| Supplied entries |
======

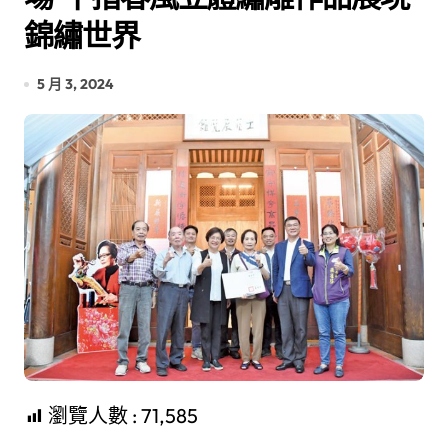
錦繡世界
5 月 3, 2024
瀏覽人數 :
71,585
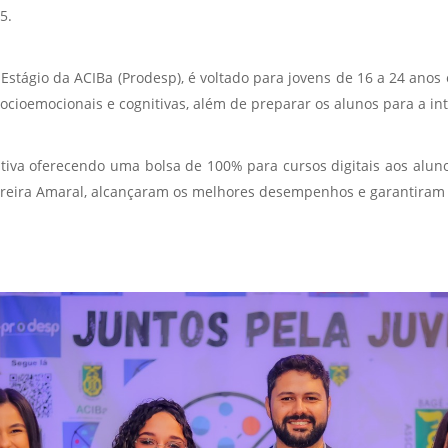
5.
stágio da ACIBa (Prodesp), é voltado para jovens de 16 a 24 anos
cioemocionais e cognitivas, além de preparar os alunos para a in
iva oferecendo uma bolsa de 100% para cursos digitais aos aluno
Pereira Amaral, alcançaram os melhores desempenhos e garantiram 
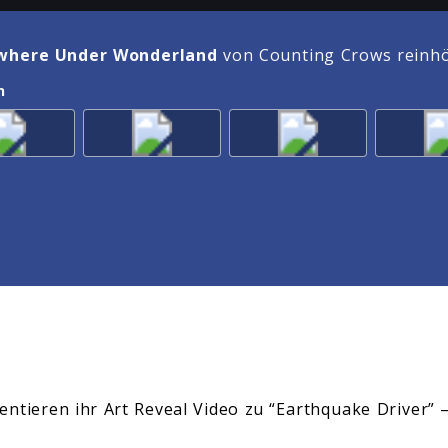
here Under Wonderland
von Counting Crows reinh
n
ntieren ihr Art Reveal Video zu “Earthquake Driver” –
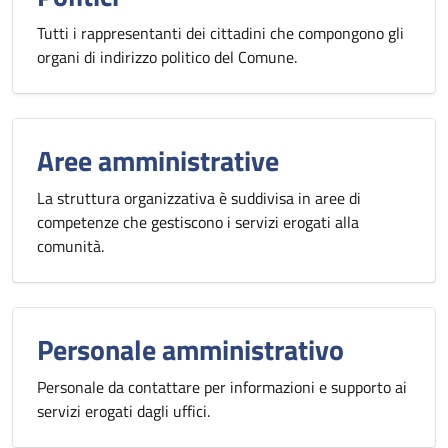
Tutti i rappresentanti dei cittadini che compongono gli
organi di indirizzo politico del Comune.
Aree amministrative
La struttura organizzativa è suddivisa in aree di
competenze che gestiscono i servizi erogati alla
comunità.
Personale amministrativo
Personale da contattare per informazioni e supporto ai
servizi erogati dagli uffici.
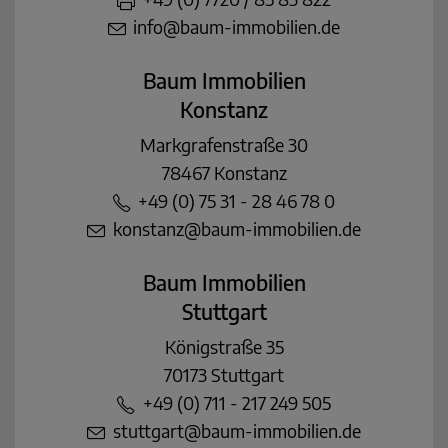
info@baum-immobilien.de
Baum Immobilien
Konstanz
Markgrafenstraße 30
78467 Konstanz
+49 (0) 75 31 - 28 46 78 0
konstanz@baum-immobilien.de
Baum Immobilien
Stuttgart
Königstraße 35
70173 Stuttgart
+49 (0) 711 - 217 249 505
stuttgart@baum-immobilien.de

======

From the line with "Königstraße 35" to the final line of the data above, please reproduce every line exactly and add nothing.

| Response below |
Königstraße 35
70173 Stuttgart
+49 (0) 711 - 217 249 505
stuttgart@baum-immobilien.de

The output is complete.